The problem:
Return the records that follow unaltered. Omit every picture.

Information:
■ ■ ■
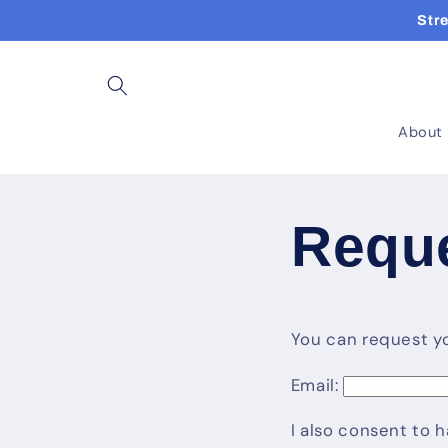
Skip to
Str
content
About
Reque
You can request you
Email:
I also consent to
■ ■ ■
Answer section:
Skip to
Str
content
About
Reque
You can request you
Email:
I also consent to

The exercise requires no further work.